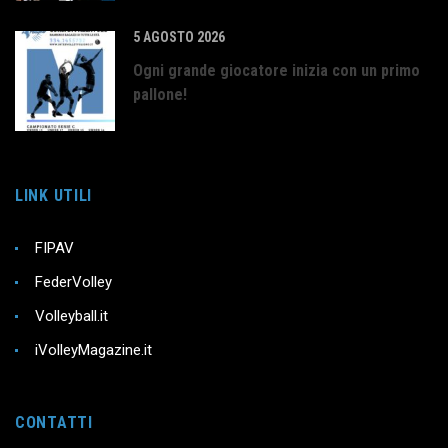
5 AGOSTO 2026
Ogni grande giocatore inizia con un primo
pallone!
LINK UTILI
FIPAV
FederVolley
Volleyball.it
iVolleyMagazine.it
CONTATTI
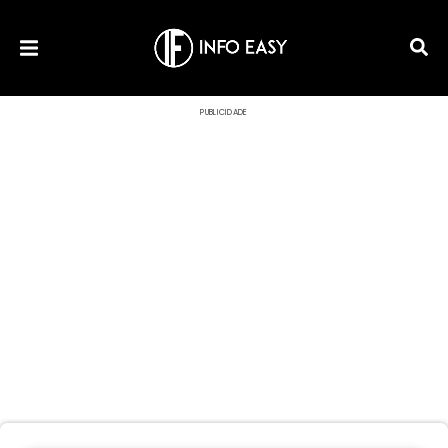
PUBLICIDADE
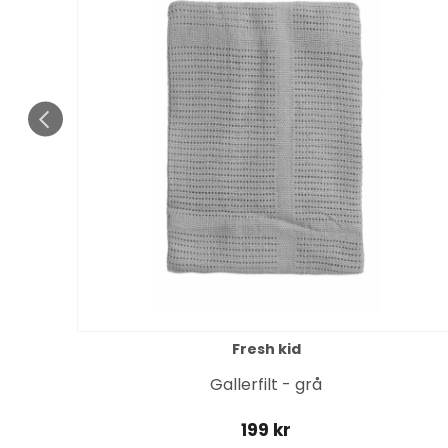
Fresh kid
Gallerfilt - grå
199 kr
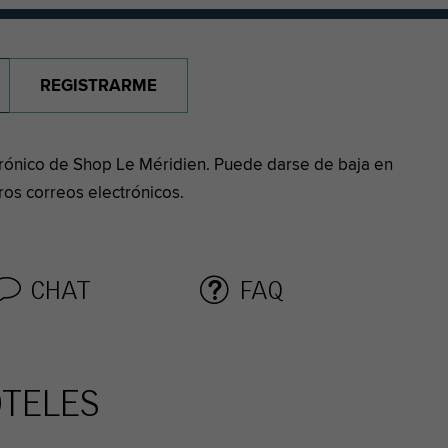
REGISTRARME
ctrónico de Shop Le Méridien. Puede darse de baja en
os correos electrónicos.
CHAT
FAQ
OTELES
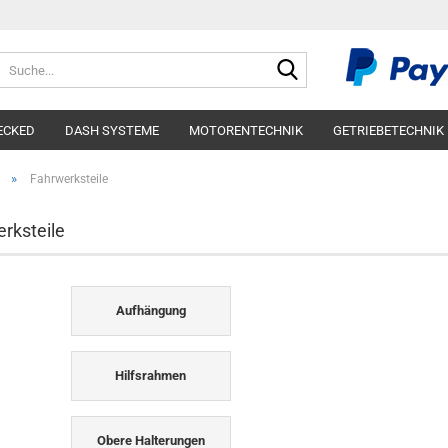
Suche...
ECKED
DASH SYSTEME
MOTORENTECHNIK
GETRIEBETECHNIK
»
Fahrwerksteile
rksteile
Aufhängung
Hilfsrahmen
Obere Halterungen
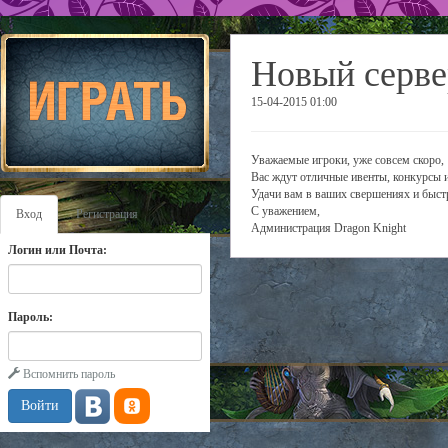
Новый серве
15-04-2015 01:00
Уважаемые игроки, уже совсем скоро, 
Вас ждут отличные ивенты, конкурсы 
Удачи вам в ваших свершениях и быст
С уважением,
Вход
Регистрация
Администрация Dragon Knight
Логин или Почта:
Пароль:
Вспомнить пароль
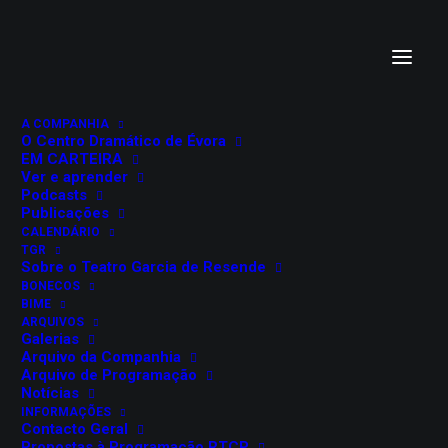
A COMPANHIA
O Centro Dramático de Évora
EM CARTEIRA
Ver e aprender
Podcasts
Publicações
CALENDÁRIO
TGR
ANTIGONICK
Sobre o Teatro Garcia de Resende
BONECOS
Anne Carson
BIME
ARQUIVOS
Galerias
Arquivo da Companhia
3 de maio, 2024
Arquivo de Programação
Teatro Garcia de Resende
Notícias
Évora
INFORMAÇÕES
Contacto Geral
Teatro da Rainha
Propostas à Programação RTCP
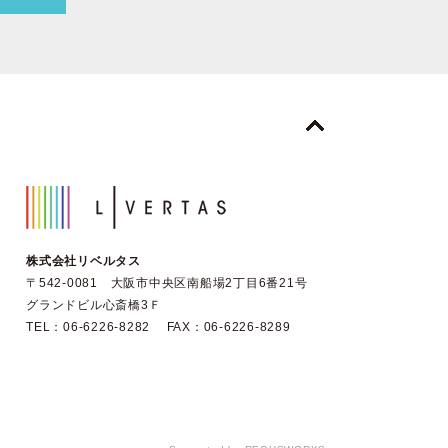
株式会社リベルタス
〒542-0081 大阪市中央区南船場2丁目6番21号
グランドビル心斎橋3Ｆ
TEL：06-6226-8282 FAX：06-6226-8289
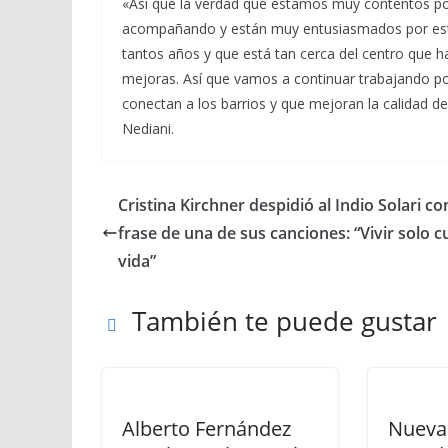
«Así que la verdad que estamos muy contentos po
acompañando y están muy entusiasmados por est
tantos años y que está tan cerca del centro que ha
mejoras. Así que vamos a continuar trabajando po
conectan a los barrios y que mejoran la calidad d
Nediani.
Cristina Kirchner despidió al Indio Solari c
frase de una de sus canciones: “Vivir solo c
vida”
También te puede gustar
Alberto Fernández
Nueva 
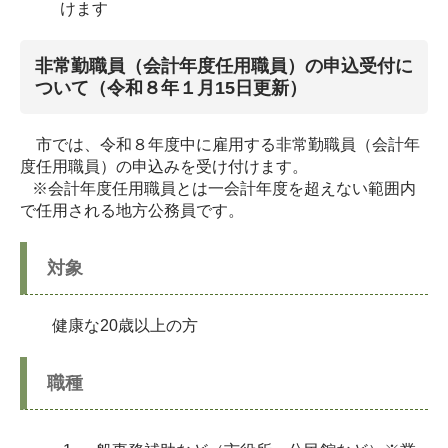
けます
非常勤職員（会計年度任用職員）の申込受付に
ついて（令和８年１月15日更新）
市では、令和８年度中に雇用する非常勤職員（会計年
度任用職員）の申込みを受け付けます。
※会計年度任用職員とは一会計年度を超えない範囲内
で任用される地方公務員です。
対象
健康な20歳以上の方
職種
::::
**BRIEF:**
Report the number of lines in the listing that hold the string "Garcia", and nothing else.

**RESPONSE TO THE TASK:**
2